United Flew the First Passenger Aircraft with 100-Percent Sustainable Fuel

In December, 100 passengers flying from Chicago to Washington DC, were the first in the world to do so with one engine running on 100-percent non-petroleum-based sustainable fuel made from sugar water and corn. The fuela is said to burn up to 75 percent cleaner than petroleum-based fuels, and while there is some debate about greenwashing surrounding the event, it was nonetheless a vital moment for the aviation industry.


Electric Vehicles Outsold Deisel for the First Time in Europe

In August, electric cars outsold diesel ones in Europe for the first time, and this year, experts expect that more electric cars will be sold overall in the UK. The surge is believed to be driven by a fall in prices, a wider range of vehicles, petrol shortages, and a rise in the number of charging spots available. Might this be the answer to that whole ¨Climate Change¨ thing? Obviously not, but it’s a start.

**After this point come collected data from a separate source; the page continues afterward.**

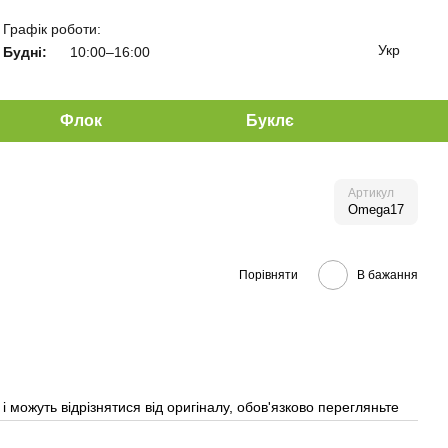
Графік роботи:
Укр
Будні:
10:00–16:00
Флок
Буклє
Артикул
Omega17
Порівняти
В бажання
 можуть відрізнятися від оригіналу, обов'язково перегляньте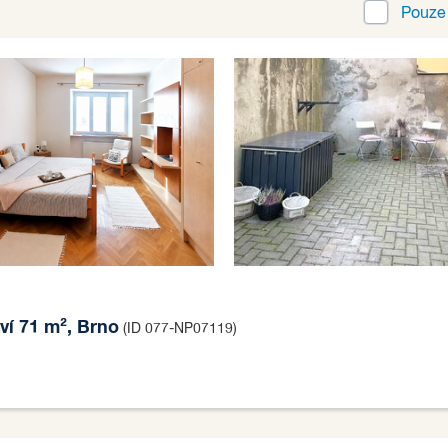
Pouz
ví 71 m², Brno
(ID 077-NP07119)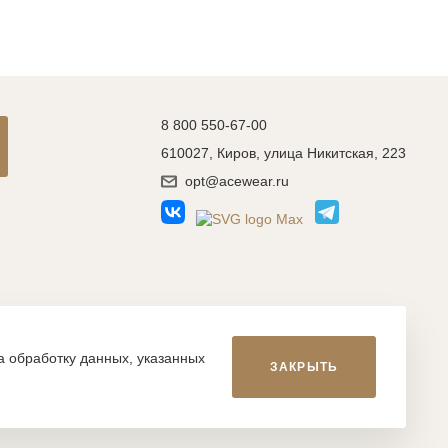
8 800 550-67-00
610027, Киров, улица Никитская, 223
opt@acewear.ru
Разработка сайта: MACHAON
на обработку данных, указанных
ЗАКРЫТЬ
икой, фотографиями, иллюстрациями и т.д., являются
, запрещается. Нарушение указанных условий влечет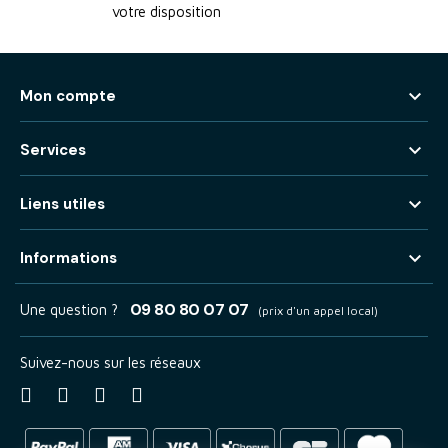
votre disposition

Mon compte

Services

Liens utiles

Informations
09 80 80 07 07
Une question ?
(prix d'un appel local)
Suivez-nous sur les réseaux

Renewable Energy Had a Record Year

When it comes to the climate crisis, the world needs any good news it can get. In December, the International Energy Agency, or IEA, revealed that 2021 was renewable energy’s biggest year ever, with roughly 290 GW of renewable energy generation installed globally- loads of turbines and solar panels- despite the pandemic and the rising cost of raw materials.


The year 2021 may not have been the best or brightest, but it definitely wasn’t all bad. The world made multiple steps in the right direction and will continue to do so as we advance into the future. So I wish all of our readers a Happy New Year and good luck in 2022!